Liquid composite molding (LCM) is an increasingly used family of processes to manufacture composite parts. In LCM, the fibrous reinforcement is first laid in a mold cavity. After closure of the mold or covering of the reinforcement with a plastic bag, a liquid polymer resin is injected or infused under vacuum through the fiber bed. A key issue and novel feature of this investigation lies in the dual-scale architecture of engineering fabrics: microscopic pores exist between the filaments of the fiber tows, while macroscopic pores are created between the tows as a result of the stitching/weaving process.

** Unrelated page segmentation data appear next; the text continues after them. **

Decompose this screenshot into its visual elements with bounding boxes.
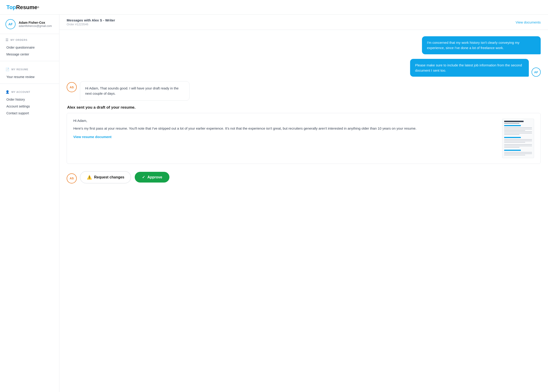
my-account-title: 👤 MY ACCOUNT (6, 90, 54, 94)
preview-full-1 (504, 127, 532, 128)
draft-section: Alex sent you a draft of your resume. Hi… (67, 105, 541, 183)
my-orders-title: ☰ MY ORDERS (6, 38, 54, 42)
resume-preview-thumbnail (502, 119, 534, 158)
preview-name-line (504, 121, 524, 122)
draft-card: Hi Adam, Here's my first pass at your re… (67, 113, 541, 164)
my-account-section: 👤 MY ACCOUNT Order history Account setti… (0, 86, 59, 118)
preview-full-4 (504, 133, 532, 133)
incoming-avatar-2: AS (67, 173, 77, 183)
my-resume-title: 📄 MY RESUME (6, 68, 54, 71)
preview-full-10 (504, 153, 532, 154)
outgoing-message-2: Please make sure to include the latest j… (67, 59, 541, 77)
action-row-with-avatar: AS ⚠️ Request changes ✓ Approve (67, 166, 541, 183)
request-changes-button[interactable]: ⚠️ Request changes (80, 171, 131, 183)
preview-full-9 (504, 152, 532, 153)
logo: Top Resume ® (6, 4, 39, 10)
avatar: AF (6, 19, 15, 29)
draft-card-inner: Hi Adam, Here's my first pass at your re… (73, 119, 534, 158)
preview-short-2 (504, 147, 520, 148)
sidebar-item-order-history[interactable]: Order history (6, 96, 54, 103)
preview-header-line (504, 125, 521, 126)
preview-medium-1 (504, 130, 525, 131)
logo-reg: ® (37, 6, 39, 9)
view-documents-link[interactable]: View documents (516, 20, 541, 24)
request-changes-label: Request changes (94, 175, 124, 179)
draft-notification: Alex sent you a draft of your resume. (67, 105, 541, 110)
draft-body: Here's my first pass at your resume. You… (73, 126, 497, 131)
preview-full-8 (504, 146, 532, 146)
user-section: AF Adam Fisher-Cox adamfishercox@gmail.c… (0, 14, 59, 34)
approve-button[interactable]: ✓ Approve (135, 172, 169, 182)
preview-medium-2 (504, 142, 525, 143)
preview-full-6 (504, 140, 532, 141)
preview-full-5 (504, 139, 532, 140)
content-area: Messages with Alex S - Writer Order #122… (59, 14, 548, 392)
page-title: Messages with Alex S - Writer (67, 18, 115, 22)
sidebar-item-contact-support[interactable]: Contact support (6, 110, 54, 117)
orders-icon: ☰ (6, 38, 9, 42)
preview-header-2 (504, 137, 521, 138)
resume-icon: 📄 (6, 68, 10, 71)
incoming-message-1: AS Hi Adam, That sounds good. I will hav… (67, 81, 541, 101)
divider-1 (0, 61, 59, 61)
preview-medium-3 (504, 155, 525, 155)
incoming-bubble-1: Hi Adam, That sounds good. I will have y… (80, 81, 190, 101)
user-info: Adam Fisher-Cox adamfishercox@gmail.com (19, 21, 52, 28)
sidebar-item-order-questionnaire[interactable]: Order questionnaire (6, 44, 54, 51)
outgoing-avatar: AF (532, 68, 541, 77)
preview-full-2 (504, 129, 532, 129)
account-icon: 👤 (6, 90, 10, 94)
preview-full-3 (504, 131, 532, 132)
outgoing-bubble-1: I'm concerned that my work history isn't… (422, 36, 541, 54)
topbar: Top Resume ® (0, 0, 548, 14)
user-name: Adam Fisher-Cox (19, 21, 52, 24)
draft-greeting: Hi Adam, (73, 119, 497, 123)
order-number: Order #1223546 (67, 23, 115, 26)
check-icon: ✓ (142, 175, 145, 179)
view-resume-link[interactable]: View resume document (73, 135, 111, 139)
my-resume-section: 📄 MY RESUME Your resume review (0, 63, 59, 81)
incoming-avatar-1: AS (67, 82, 77, 92)
outgoing-message-1: I'm concerned that my work history isn't… (67, 36, 541, 54)
user-email: adamfishercox@gmail.com (19, 24, 52, 28)
main-layout: AF Adam Fisher-Cox adamfishercox@gmail.c… (0, 14, 548, 392)
preview-short-1 (504, 134, 520, 135)
sidebar-item-resume-review[interactable]: Your resume review (6, 73, 54, 80)
logo-resume: Resume (16, 4, 37, 10)
my-orders-section: ☰ MY ORDERS Order questionnaire Message … (0, 34, 59, 59)
sidebar-item-account-settings[interactable]: Account settings (6, 103, 54, 110)
logo-top: Top (6, 4, 16, 10)
preview-contact-line (504, 123, 520, 124)
preview-header-3 (504, 150, 521, 151)
approve-label: Approve (147, 175, 162, 179)
sidebar-item-message-center[interactable]: Message center (6, 51, 54, 58)
outgoing-bubble-2: Please make sure to include the latest j… (410, 59, 529, 77)
sidebar: AF Adam Fisher-Cox adamfishercox@gmail.c… (0, 14, 59, 392)
content-header: Messages with Alex S - Writer Order #122… (59, 14, 548, 30)
preview-lines (504, 121, 532, 156)
messages-container: I'm concerned that my work history isn't… (59, 30, 548, 392)
content-header-left: Messages with Alex S - Writer Order #122… (67, 18, 115, 26)
action-row: ⚠️ Request changes ✓ Approve (80, 171, 169, 183)
warning-icon: ⚠️ (87, 175, 92, 180)
divider-2 (0, 84, 59, 84)
draft-text: Hi Adam, Here's my first pass at your re… (73, 119, 497, 158)
preview-full-7 (504, 144, 532, 145)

On a microscopic scale, capillary flows in fiber tows and gaps between tows play a major role on the quality of impregnation of the fiber bed by the liquid resin. In order to better understand the mechanisms that govern the impregnation of fibrous reinforcements in LCM, an experimental study of wicking behavior was carried out based on capillary rise experiments. A new monitoring technique based on fluorescent dye penetration inspection (DPI) and digital imaging was implemented in this investigation to track the capillary flow front. Visual monitoring of the capillary front is coupled with Wilhelmy’s approach based on real-time fluid mass acquisition with a high resolution balance. Experimental observations of the height of the capillary front and the uptake fluid mass absorbed by the fabric were analyzed by two different imbibition models.